WHAT NEEDS TO BE DONE
Set down exactly the entries below, beginning at their first line and ending at the line with "reparador, problemas cognitivos)".

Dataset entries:
-- Opening Marker --
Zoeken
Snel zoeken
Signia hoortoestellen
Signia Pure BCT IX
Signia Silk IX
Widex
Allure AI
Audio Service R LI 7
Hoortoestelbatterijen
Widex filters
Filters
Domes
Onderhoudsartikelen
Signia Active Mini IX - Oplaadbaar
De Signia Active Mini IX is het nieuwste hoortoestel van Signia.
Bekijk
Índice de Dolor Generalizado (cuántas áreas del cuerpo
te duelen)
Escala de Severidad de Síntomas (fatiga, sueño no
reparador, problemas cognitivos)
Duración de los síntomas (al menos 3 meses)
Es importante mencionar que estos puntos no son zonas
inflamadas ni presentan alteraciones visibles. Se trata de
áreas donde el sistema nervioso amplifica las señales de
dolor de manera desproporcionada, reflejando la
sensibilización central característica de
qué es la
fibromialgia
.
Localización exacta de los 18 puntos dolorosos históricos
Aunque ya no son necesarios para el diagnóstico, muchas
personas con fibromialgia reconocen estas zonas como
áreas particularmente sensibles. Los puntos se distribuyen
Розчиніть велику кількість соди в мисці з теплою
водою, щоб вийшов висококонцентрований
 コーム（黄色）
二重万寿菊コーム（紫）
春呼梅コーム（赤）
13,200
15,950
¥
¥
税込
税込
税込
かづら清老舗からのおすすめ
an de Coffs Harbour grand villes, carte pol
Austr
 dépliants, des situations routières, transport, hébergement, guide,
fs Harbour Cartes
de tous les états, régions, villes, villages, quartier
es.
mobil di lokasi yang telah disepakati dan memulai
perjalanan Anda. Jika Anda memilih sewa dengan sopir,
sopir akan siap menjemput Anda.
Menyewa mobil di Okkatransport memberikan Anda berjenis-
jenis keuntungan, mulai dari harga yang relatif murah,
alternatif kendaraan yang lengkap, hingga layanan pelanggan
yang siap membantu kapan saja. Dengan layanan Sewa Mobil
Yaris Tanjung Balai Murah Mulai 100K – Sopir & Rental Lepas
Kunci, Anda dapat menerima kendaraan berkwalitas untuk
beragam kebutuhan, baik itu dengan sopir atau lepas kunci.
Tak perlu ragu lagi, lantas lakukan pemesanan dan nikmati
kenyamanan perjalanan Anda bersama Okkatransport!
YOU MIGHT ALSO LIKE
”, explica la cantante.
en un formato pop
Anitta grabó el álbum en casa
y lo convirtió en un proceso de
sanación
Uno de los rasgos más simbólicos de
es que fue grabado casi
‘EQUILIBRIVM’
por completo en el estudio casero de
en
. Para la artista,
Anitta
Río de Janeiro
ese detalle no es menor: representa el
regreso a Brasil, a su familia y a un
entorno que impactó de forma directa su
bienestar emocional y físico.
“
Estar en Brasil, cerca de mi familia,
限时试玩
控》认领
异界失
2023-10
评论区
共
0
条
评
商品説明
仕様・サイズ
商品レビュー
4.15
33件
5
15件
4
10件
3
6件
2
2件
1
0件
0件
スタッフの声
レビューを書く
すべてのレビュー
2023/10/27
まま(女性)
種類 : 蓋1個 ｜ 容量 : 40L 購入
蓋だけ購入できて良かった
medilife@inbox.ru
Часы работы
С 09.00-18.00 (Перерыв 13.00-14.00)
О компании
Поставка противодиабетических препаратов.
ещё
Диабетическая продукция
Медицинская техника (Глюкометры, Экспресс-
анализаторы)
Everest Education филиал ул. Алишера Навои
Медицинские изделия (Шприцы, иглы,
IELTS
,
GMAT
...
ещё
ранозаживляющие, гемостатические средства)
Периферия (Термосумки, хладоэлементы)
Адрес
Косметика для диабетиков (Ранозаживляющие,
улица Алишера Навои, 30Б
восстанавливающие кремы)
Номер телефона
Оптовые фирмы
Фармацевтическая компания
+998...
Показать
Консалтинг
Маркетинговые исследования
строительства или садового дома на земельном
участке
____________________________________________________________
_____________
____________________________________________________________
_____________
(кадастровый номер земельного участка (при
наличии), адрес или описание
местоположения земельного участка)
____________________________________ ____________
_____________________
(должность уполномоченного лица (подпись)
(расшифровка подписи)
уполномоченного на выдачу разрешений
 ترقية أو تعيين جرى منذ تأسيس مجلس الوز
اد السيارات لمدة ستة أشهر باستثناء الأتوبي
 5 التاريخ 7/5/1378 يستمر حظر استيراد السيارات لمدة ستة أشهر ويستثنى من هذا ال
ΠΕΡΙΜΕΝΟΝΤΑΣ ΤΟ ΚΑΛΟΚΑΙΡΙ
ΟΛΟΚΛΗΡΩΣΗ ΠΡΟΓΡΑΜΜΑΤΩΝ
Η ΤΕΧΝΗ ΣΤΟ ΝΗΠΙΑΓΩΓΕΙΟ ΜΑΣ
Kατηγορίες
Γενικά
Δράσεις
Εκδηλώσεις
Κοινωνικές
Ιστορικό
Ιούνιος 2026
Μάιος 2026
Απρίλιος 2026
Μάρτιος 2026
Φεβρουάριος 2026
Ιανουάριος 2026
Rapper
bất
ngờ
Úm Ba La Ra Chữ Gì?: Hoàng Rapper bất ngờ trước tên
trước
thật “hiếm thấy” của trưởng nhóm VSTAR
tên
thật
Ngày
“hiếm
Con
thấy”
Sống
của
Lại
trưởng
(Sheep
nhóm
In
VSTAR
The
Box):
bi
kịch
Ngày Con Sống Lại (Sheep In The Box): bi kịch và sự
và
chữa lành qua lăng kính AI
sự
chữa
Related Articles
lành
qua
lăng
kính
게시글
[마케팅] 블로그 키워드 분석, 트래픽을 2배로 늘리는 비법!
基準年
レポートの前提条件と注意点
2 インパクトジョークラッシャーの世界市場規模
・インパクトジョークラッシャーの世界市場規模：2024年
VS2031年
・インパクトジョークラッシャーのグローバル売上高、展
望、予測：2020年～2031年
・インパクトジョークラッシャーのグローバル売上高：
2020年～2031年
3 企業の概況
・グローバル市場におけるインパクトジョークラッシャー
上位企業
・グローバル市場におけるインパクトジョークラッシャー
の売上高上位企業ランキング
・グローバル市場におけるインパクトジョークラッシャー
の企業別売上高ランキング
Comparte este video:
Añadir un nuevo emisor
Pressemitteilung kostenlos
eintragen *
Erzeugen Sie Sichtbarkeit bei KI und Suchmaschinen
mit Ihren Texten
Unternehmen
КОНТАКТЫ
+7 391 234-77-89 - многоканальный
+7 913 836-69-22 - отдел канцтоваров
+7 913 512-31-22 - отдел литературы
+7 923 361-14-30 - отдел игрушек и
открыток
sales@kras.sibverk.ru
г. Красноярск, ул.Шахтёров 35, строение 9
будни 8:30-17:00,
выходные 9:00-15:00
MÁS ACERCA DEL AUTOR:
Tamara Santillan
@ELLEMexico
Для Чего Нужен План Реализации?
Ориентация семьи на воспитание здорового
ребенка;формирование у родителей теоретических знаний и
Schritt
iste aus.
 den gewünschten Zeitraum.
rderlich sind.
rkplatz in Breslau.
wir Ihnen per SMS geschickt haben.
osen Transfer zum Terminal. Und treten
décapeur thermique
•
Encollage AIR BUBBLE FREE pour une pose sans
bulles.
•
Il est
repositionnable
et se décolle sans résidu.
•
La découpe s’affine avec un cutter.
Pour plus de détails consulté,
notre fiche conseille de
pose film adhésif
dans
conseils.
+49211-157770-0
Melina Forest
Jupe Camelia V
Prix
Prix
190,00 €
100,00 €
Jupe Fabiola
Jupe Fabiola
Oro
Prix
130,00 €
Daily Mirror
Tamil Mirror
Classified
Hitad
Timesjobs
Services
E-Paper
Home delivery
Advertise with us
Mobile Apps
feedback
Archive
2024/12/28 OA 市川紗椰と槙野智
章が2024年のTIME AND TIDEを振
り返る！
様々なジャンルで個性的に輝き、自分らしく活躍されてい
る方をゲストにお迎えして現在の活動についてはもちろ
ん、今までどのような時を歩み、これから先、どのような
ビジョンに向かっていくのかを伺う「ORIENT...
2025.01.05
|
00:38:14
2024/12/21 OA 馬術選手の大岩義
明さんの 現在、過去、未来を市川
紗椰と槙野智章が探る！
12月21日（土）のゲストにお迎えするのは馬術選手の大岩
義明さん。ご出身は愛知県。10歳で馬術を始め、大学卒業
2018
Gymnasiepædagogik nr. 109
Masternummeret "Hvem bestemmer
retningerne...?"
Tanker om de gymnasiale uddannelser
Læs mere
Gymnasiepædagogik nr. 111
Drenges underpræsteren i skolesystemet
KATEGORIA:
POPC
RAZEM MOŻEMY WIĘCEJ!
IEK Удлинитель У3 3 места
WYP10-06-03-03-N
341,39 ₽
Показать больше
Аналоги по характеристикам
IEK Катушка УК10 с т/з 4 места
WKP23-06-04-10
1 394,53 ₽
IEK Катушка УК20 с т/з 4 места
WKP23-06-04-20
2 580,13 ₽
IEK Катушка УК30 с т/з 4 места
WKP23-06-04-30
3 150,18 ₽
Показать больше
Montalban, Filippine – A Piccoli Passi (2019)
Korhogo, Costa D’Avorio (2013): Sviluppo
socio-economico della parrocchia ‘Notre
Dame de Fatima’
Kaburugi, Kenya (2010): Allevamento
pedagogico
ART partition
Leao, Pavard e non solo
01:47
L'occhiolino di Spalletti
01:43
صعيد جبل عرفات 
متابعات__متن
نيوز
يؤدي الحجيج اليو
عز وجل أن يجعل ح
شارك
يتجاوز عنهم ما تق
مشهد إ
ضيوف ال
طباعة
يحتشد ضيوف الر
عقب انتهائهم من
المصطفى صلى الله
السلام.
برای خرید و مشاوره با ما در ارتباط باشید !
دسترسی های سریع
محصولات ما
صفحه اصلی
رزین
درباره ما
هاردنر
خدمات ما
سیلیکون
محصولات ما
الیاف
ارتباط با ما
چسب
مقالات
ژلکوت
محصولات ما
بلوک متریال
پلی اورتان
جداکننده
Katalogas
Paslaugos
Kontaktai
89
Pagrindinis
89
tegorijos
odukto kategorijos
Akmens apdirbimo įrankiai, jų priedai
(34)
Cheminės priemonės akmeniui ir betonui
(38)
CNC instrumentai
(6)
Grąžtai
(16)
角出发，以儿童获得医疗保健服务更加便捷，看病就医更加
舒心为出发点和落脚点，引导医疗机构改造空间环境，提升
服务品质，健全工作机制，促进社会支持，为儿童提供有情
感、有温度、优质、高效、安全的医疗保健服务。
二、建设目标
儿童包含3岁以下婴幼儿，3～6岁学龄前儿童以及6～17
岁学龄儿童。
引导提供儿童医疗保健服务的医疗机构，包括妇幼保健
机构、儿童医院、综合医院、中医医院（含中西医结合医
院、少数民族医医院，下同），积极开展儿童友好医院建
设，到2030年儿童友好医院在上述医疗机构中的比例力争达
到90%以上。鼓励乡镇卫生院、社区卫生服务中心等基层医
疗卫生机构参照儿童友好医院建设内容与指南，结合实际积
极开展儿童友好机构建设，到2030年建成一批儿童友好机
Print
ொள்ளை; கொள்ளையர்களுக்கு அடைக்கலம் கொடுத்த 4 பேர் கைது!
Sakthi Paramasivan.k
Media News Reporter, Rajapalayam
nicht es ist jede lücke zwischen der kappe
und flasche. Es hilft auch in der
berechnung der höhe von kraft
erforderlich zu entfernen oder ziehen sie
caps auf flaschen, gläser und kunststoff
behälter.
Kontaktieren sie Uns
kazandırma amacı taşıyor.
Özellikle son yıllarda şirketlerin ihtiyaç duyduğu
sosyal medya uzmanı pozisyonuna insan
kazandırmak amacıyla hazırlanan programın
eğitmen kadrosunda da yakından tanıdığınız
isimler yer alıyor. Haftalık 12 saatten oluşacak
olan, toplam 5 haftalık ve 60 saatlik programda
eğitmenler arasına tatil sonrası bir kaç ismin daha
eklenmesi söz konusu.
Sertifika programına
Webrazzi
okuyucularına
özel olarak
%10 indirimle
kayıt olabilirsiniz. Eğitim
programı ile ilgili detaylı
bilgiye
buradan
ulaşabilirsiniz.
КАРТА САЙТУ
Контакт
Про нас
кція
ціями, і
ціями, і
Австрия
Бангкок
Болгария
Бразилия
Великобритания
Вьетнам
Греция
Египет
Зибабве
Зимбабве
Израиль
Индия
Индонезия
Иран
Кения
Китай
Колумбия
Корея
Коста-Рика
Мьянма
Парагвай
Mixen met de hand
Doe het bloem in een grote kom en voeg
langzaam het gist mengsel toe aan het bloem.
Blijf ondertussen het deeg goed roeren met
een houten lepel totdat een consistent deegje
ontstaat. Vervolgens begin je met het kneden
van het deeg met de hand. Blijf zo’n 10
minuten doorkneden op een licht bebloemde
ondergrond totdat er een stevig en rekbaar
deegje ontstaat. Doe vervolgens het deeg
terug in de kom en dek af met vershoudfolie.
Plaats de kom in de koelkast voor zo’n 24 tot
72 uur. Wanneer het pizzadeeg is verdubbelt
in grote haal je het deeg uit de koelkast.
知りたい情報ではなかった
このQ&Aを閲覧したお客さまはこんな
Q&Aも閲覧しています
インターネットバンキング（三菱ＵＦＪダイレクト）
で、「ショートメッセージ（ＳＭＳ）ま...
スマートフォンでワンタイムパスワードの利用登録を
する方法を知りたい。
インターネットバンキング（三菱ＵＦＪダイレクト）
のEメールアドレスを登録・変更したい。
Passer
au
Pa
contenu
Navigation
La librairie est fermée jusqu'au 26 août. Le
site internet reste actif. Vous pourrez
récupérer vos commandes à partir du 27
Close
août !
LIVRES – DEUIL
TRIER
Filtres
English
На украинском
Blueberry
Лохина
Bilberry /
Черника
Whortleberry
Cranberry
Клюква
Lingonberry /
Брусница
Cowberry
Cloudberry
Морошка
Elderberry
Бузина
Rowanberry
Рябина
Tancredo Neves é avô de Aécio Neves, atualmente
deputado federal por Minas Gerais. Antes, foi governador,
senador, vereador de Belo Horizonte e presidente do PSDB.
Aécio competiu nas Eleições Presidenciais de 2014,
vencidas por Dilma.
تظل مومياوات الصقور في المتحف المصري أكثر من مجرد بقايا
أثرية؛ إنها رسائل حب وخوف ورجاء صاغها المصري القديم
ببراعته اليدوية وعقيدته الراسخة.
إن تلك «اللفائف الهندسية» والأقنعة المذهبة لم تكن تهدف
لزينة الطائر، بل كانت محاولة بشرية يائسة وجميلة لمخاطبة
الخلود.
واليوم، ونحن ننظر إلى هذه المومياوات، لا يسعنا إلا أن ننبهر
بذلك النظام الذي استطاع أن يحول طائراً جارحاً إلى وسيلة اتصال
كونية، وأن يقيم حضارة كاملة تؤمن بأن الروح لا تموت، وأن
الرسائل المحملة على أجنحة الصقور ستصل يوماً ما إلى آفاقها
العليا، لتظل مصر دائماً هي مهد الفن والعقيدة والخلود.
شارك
-- Closing Marker --
SOLUTION TO THE PROBLEM
Zoeken
Snel zoeken
Signia hoortoestellen
Signia Pure BCT IX
Signia Silk IX
Widex
Allure AI
Audio Service R LI 7
Hoortoestelbatterijen
Widex filters
Filters
Domes
Onderhoudsartikelen
Signia Active Mini IX - Oplaadbaar
De Signia Active Mini IX is het nieuwste hoortoestel van Signia.
Bekijk
Índice de Dolor Generalizado (cuántas áreas del cuerpo
te duelen)
Escala de Severidad de Síntomas (fatiga, sueño no
reparador, problemas cognitivos)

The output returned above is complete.